Task item →
Find the line that contains "Нолана достигли миллиарда"; please output it and each line after it, exactly as shown, up to the end of the entries below, skipping pictures.
── Extracted data
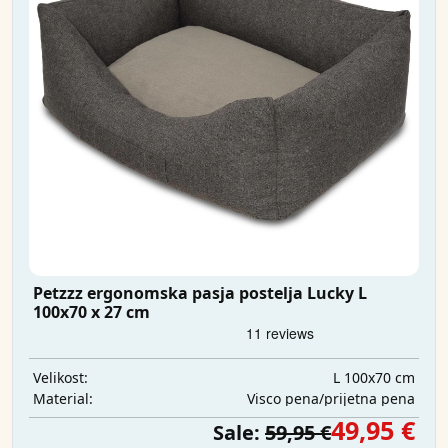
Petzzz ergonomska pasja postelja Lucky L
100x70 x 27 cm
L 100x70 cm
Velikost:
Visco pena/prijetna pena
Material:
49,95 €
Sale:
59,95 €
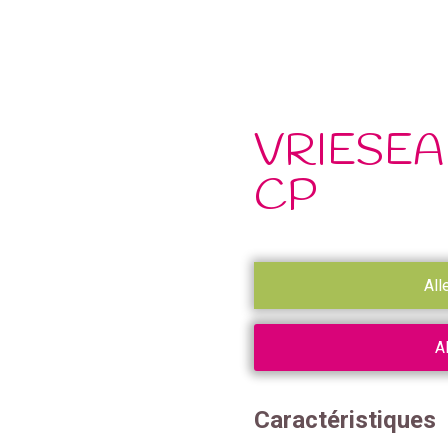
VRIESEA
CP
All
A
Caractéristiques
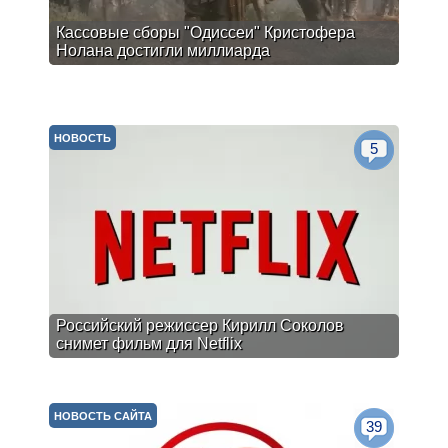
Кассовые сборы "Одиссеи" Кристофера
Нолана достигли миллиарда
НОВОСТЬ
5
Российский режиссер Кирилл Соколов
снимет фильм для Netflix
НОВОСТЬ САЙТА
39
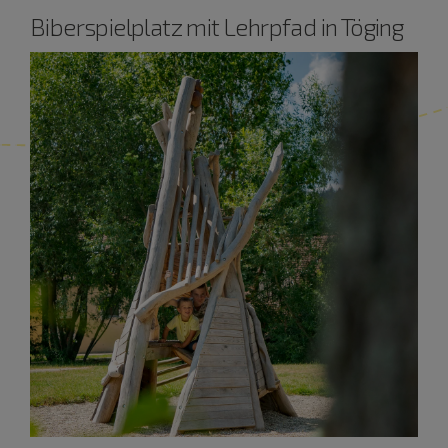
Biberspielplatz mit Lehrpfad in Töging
────
Output for this task →
Нолана достигли миллиарда
НОВОСТЬ
5
Российский режиссер Кирилл Соколов
снимет фильм для Netflix
НОВОСТЬ САЙТА
39
Biberspielplatz mit Lehrpfad in Töging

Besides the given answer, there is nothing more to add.